La partie qui conclut à l’infirmation du jugement doit expressément énoncer les moyens qu’elle invoque sans pouvoir procéder par voie de référence à ses conclusions de première instance.
Il est ici demandé à la cour de rétracter l’ordonnance de caducité partielle de la déclaration d’appel de Mme [P] [Y] à l’encontre des cautions M. [E] [Y] et Mme [T] [Y].
Selon les articles 493, 496 et 497 du code de procédure civile l’ordonnance sur requête est une décision provisoire rendue non contradictoirement dans les cas où le requérant est fondé à ne pas appeler de partie adverse.
S’il n’est pas fait droit à la requête, appel peut être interjeté à moins que l’ordonnance n’émane du premier président de la cour d’appel. Le délai d’appel est de quinze jours.
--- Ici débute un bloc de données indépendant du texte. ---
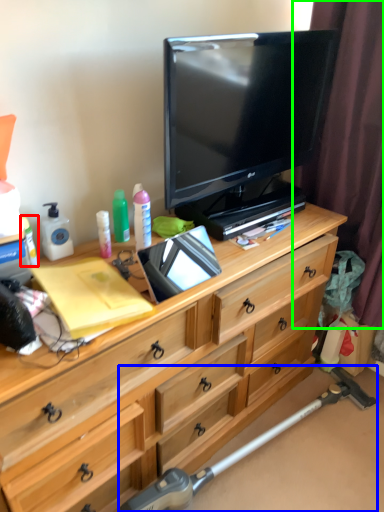 Question: Which is nearer to the toiletry (highlighted by a red box)? equipment (highlighted by a blue box) or curtain (highlighted by a green box).

Choices:
 (A) equipment
 (B) curtain

Answer: (A) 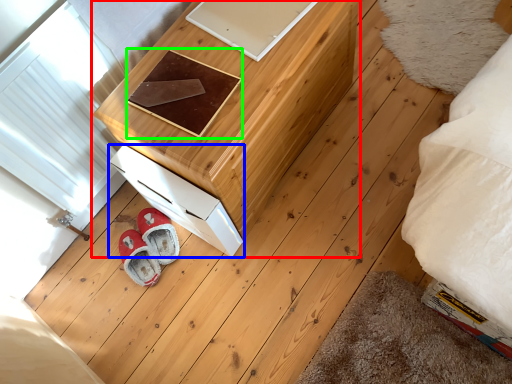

L’appel est formé, instruit et jugé comme en matière gracieuse.
S’il est fait droit à la requête, tout intéressé peut en référer au juge qui a rendu l’ordonnance.
Le juge a la faculté de modifier ou de rétracter son ordonnance, même si le juge du fond est saisi de l’affaire.
Et aux termes de l’article 571 du même code l’opposition tend à faire rétracter un jugement rendu par défaut. Elle n’est ouverte qu’au défaillant.
L’ordonnance déférée à la cour n’est ni une ordonnance sur requête ni une décision rendue par défaut, seules susceptibles de rétractation de la part de la juridiction qui l’a rendue.
La cour n’étant saisie d’aucune demande d’infirmation de l’ordonnance déférée ne peut donc que la confirmer.
Mme [P] [Y] qui succombe en son déféré doit supporter les dépens de l’instance incidente.
PAR CES MOTIFS
La cour
Statuant sur déféré de l’ordonnance n°du 2 juillet 2025 du conseiller de la mise en état dans l’instance n° 24/03123 ayant prononcé la caducité partielle de la déclaration d’appel de Mme [P] [Y] à l’encontre de M. [E] [Y] et Mme [T] [Y]
La confirme,
Y ajoutant
Condamne Mme [P] [Y] aux dépens de l’instance incidente.
Arrêt signé par la présidente et par la greffière.